Sharp falls in yields for eurozone debt markets will likely have benefits for Ireland, which may likely pay a good deal less for new borrowings in 2024 than anticipated as recently as October's budget 
Fall in Ireland's borrowing costs may lead to savings next year

Following a scare over corporate tax revenues, the Government's finances are looking in rude health. PIcture: Laura Hutton

The cost for the Government to borrow from international debt markets has tumbled this year, as markets anticipate hefty cuts by the European Central Bank in official interest rates in early 2024.

The unexpectedly sharp falls in yields or interest rates for eurozone debt markets will likely have benefits for many European governments, including for Ireland, which may likely pay a good deal less for new borrowing from international debt markets in 2024 than anticipated as recently as October's budget. 

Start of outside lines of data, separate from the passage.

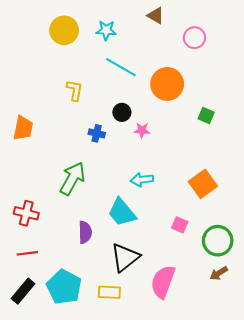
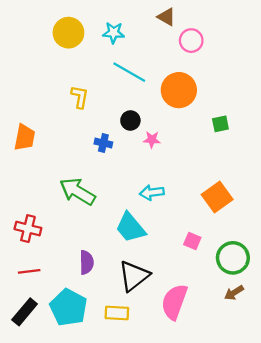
pink circle: (194, 38) -> (191, 41), moved
green square: (206, 115) -> (220, 124), turned -35
green arrow: (72, 179) -> (77, 191), turned -88
purple semicircle: (85, 232) -> (86, 262), moved

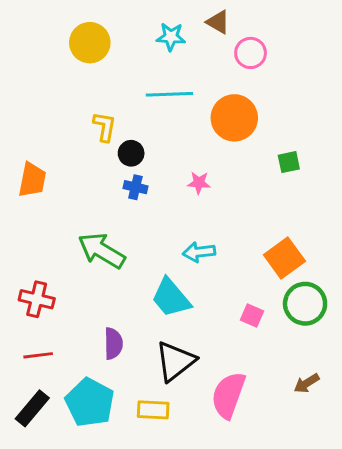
cyan star: (114, 33) -> (171, 37), moved
cyan line: (129, 72) -> (169, 94), turned -32
black circle: (130, 120) -> (131, 153), moved
green circle: (233, 258) -> (305, 304), moved

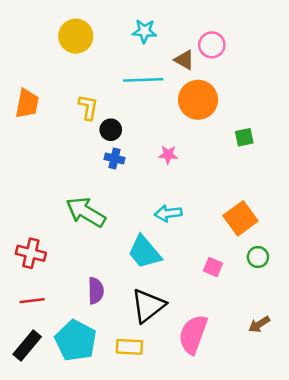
brown triangle: (218, 22) -> (184, 60), moved
orange trapezoid: (32, 180) -> (27, 104), moved
green circle: (305, 304) -> (258, 257), size x0.6

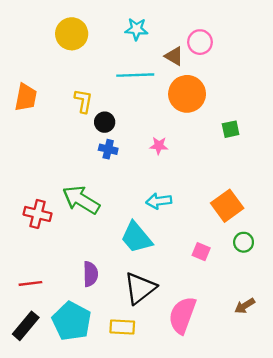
red cross: (31, 253) -> (38, 214), moved

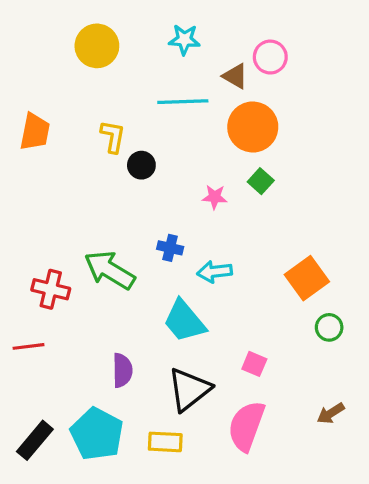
green square: (231, 129) -> (261, 181), moved, turned -36
blue cross: (108, 149) -> (170, 248), moved
pink square: (201, 252) -> (254, 364), moved
red line: (30, 283) -> (29, 346), moved

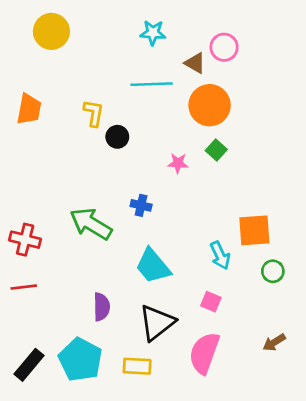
yellow circle: (97, 46) -> (51, 31), moved
cyan arrow: (215, 272) -> (220, 255), moved, turned -108
orange square: (307, 278) -> (254, 230), turned 32
red cross: (51, 289) -> (25, 240), moved

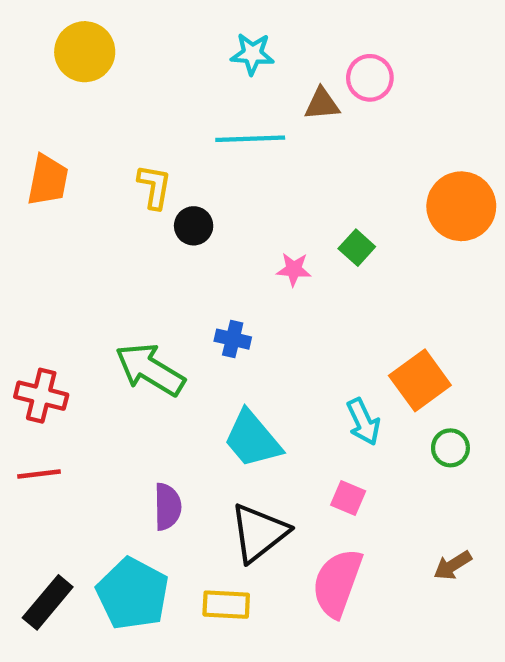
brown triangle: (195, 63) -> (322, 104), turned -35
orange circle: (210, 105) -> (461, 206), moved
orange square: (254, 230) -> (420, 380), turned -32

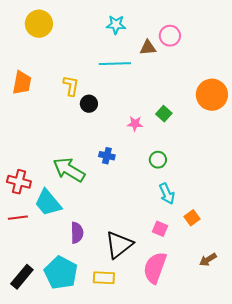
orange square: (420, 380) -> (192, 218), moved, size x0.6
cyan trapezoid: (252, 439) -> (48, 203), moved
green circle: (450, 448) -> (158, 160), moved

The Government, in its budget documents, predicted its level of interest service costs for this year and forecast gross debt levels would remain roughly stable at €222bn in 2024.

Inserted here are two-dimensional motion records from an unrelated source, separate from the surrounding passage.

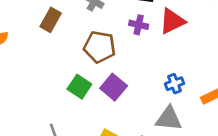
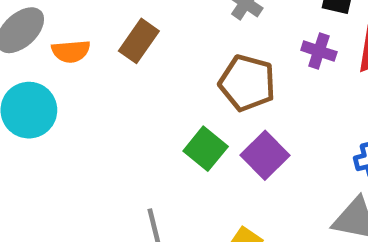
brown rectangle: (51, 20) -> (139, 41), moved

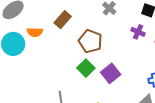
orange semicircle: (71, 51) -> (35, 32), moved
brown pentagon: (247, 83) -> (90, 41), moved

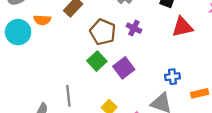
purple cross: (138, 32) -> (134, 28), moved

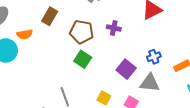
purple cross: (134, 28) -> (114, 28), moved
purple square: (124, 68) -> (126, 69), moved

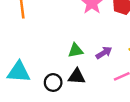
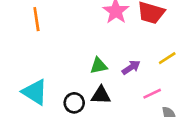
cyan triangle: (19, 72) -> (35, 92), turned 30

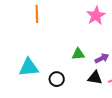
cyan triangle: (35, 92) -> (29, 67), turned -45
black triangle: (101, 95) -> (95, 78), moved

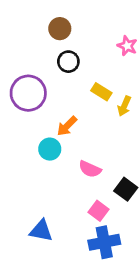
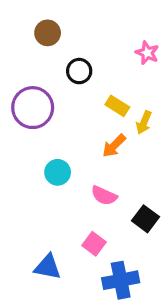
brown circle: (60, 29) -> (48, 33), moved
orange arrow: (67, 126) -> (114, 146), moved
pink square: (99, 211) -> (94, 244), moved

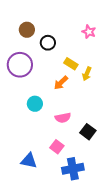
brown circle: (48, 33) -> (27, 30), moved
orange arrow: (114, 146) -> (61, 83), moved
pink semicircle: (104, 196) -> (63, 118), turned -35

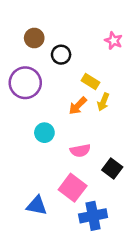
yellow arrow: (87, 74) -> (103, 102), moved
pink square: (57, 147) -> (73, 188), size x1.5

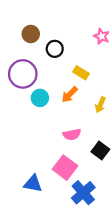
yellow arrow: (103, 102) -> (100, 105), moved
cyan circle: (44, 133) -> (40, 98), moved
blue cross: (93, 216) -> (83, 193), turned -30

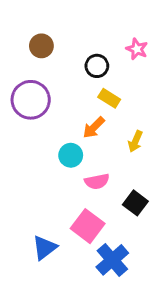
black circle: (55, 49) -> (97, 66), moved
cyan circle: (40, 98) -> (71, 155), moved
blue triangle: (33, 184) -> (45, 248), turned -48

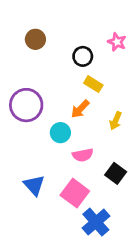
purple circle: (31, 100) -> (26, 105), moved
blue triangle: (45, 248) -> (34, 185), moved, turned -35

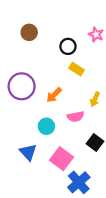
orange arrow: (80, 109) -> (54, 95), moved
cyan circle: (60, 133) -> (46, 126), moved
pink semicircle: (83, 155) -> (76, 117), moved

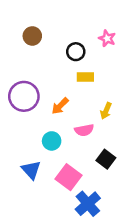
yellow rectangle: (77, 69) -> (85, 77), turned -32

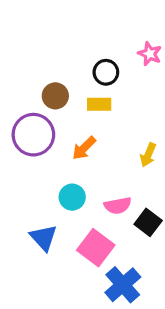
brown circle: (32, 36) -> (55, 96), moved
yellow rectangle: (85, 77) -> (99, 104), moved
pink semicircle: (84, 130) -> (118, 206), moved

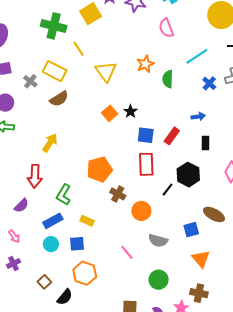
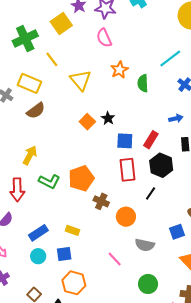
green cross: (54, 26) -> (25, 38), turned -35
pink semicircle: (166, 28) -> (104, 38), moved
black hexagon: (188, 175) -> (161, 165), moved
green L-shape: (64, 195) -> (49, 181), moved, turned -90

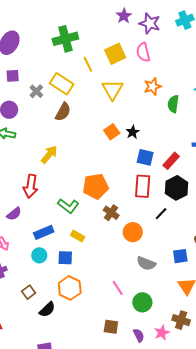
yellow square: (61, 24) -> (115, 54), moved
brown semicircle: (36, 111) -> (63, 112), turned -36
green L-shape: (49, 181) -> (68, 206), moved
pink line: (115, 259) -> (118, 288), moved

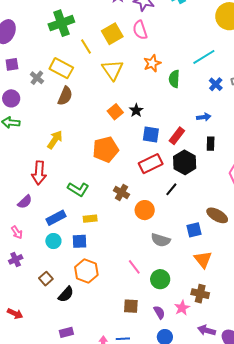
orange pentagon: (96, 186) -> (106, 149), moved
red rectangle: (143, 186) -> (151, 164), turned 65
yellow rectangle: (78, 236) -> (90, 219), turned -32

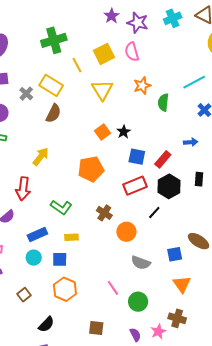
black rectangle: (211, 144) -> (199, 179), moved
black semicircle: (66, 294) -> (46, 324), moved
brown square: (131, 306) -> (96, 328), moved

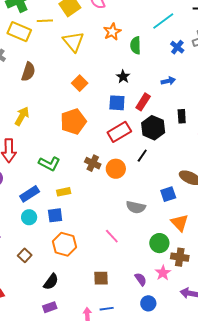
yellow line: (77, 65) -> (45, 21), turned -56
yellow rectangle: (51, 85) -> (19, 32), moved
black star: (124, 132) -> (123, 77), moved
orange circle: (126, 232) -> (116, 169), moved
green circle: (138, 302) -> (159, 243), moved

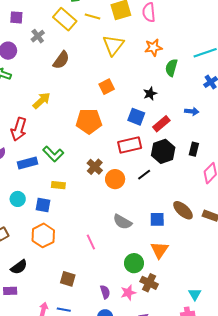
blue rectangle: (30, 194) -> (27, 163), moved

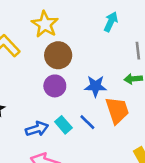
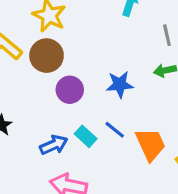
brown circle: (58, 55) -> (47, 56), moved
orange trapezoid: (117, 110) -> (150, 144), moved

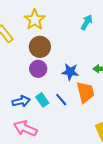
brown circle: (47, 56) -> (40, 47), moved
orange trapezoid: (150, 144) -> (85, 92), moved

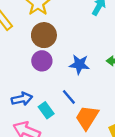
orange trapezoid: (85, 92) -> (87, 118), moved, turned -135
cyan rectangle: (42, 100) -> (46, 110), moved

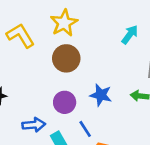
purple circle: (42, 61) -> (65, 102), moved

Ireland plans to issue modest levels of new debt next year.  

The yield on the Irish 10-year bond has now ended the year at 2.35%, well below the average markets are charging governments across the eurozone, according to Trading Economics data. 

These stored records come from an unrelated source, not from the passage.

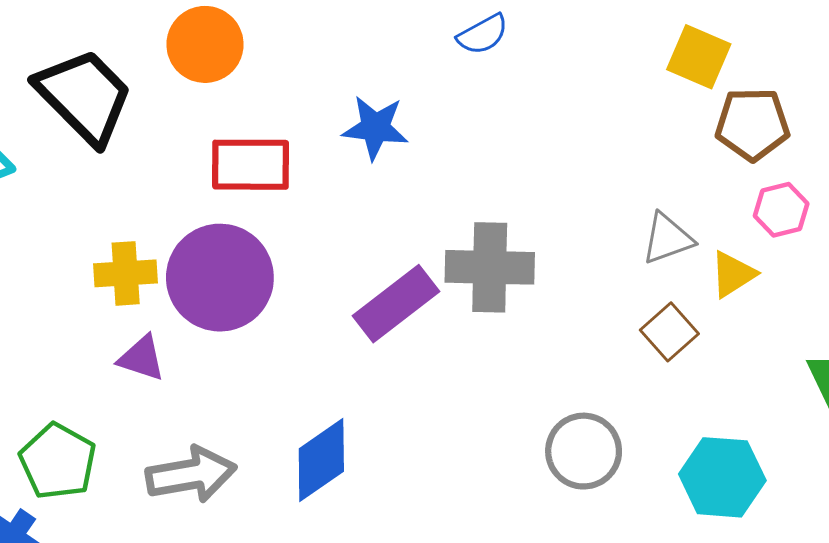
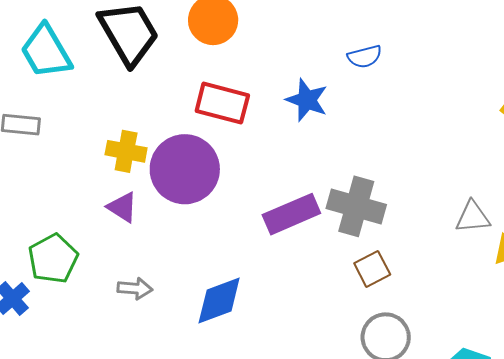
blue semicircle: (483, 34) -> (365, 57), moved
brown square: (669, 332) -> (372, 269), moved
gray arrow: (191, 474) -> (135, 289), size x0.6

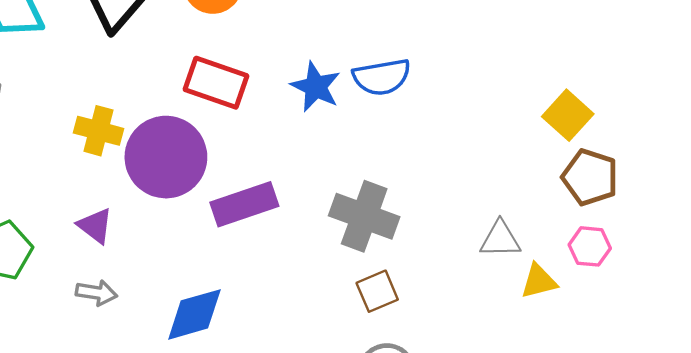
blue semicircle: (365, 57) -> (382, 77), moved, size x1.4
purple triangle: (122, 207) -> (95, 226), moved
purple rectangle: (291, 214) -> (244, 204), moved

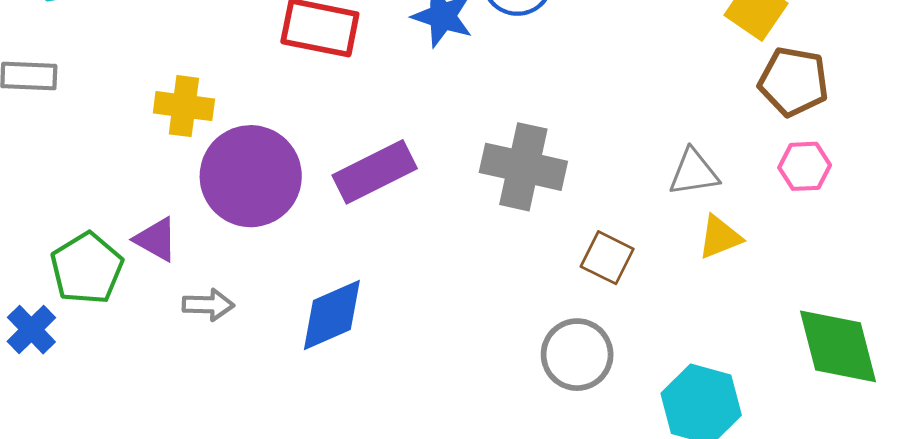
purple circle: (166, 157) -> (251, 176), moved
purple triangle: (95, 226) -> (156, 239), moved
yellow triangle: (539, 281) -> (720, 237), moved
brown square: (377, 291) -> (607, 258), moved, turned -33

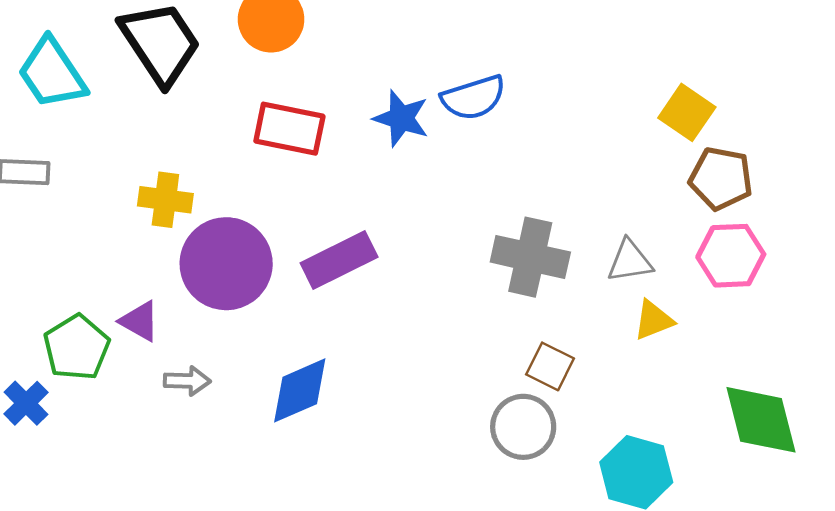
pink hexagon: (805, 166) -> (731, 256), size x1.4
gray cross: (523, 167) -> (530, 257), moved
brown square: (607, 258) -> (550, 366), moved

The Irish yield is also significantly down from 3.25% at the end of September, which the Department of Finance noted in the budget was the highest since early 2014.

Following a scare over corporate tax revenues, the Government's finances are looking in rude health, and the fall in market borrowing costs could mean the National Treasury Management Agency will be able to tap debt markets next year at lower costs than thought in the budget just months ago. 

The 2.35% yield for the Irish 10-year bond implies the Government here can tap new funds more cheaply than the 2.56% rate markets demand from the French government. 

The implied market cost for Ireland to tap debt markets is also much lower that the market yield of around 3% for the Spanish and Greek governments to borrow money for 10 years.  

The Netherlands at 2.32%, Denmark at 2.28%, and Germany's 2.02%, which has the lowest cost for any government in the eurozone, are cheaper than Ireland's implied borrowing costs. 

The fall in eurozone government yields will be most welcome for the Italian government. 

Its 10-year bond yield ended the year at 3.69%, down by around 1% from this time last year. 

Elsewhere, the yield on the British 10-year bond ended the year at 3.54%, little changed from a year ago.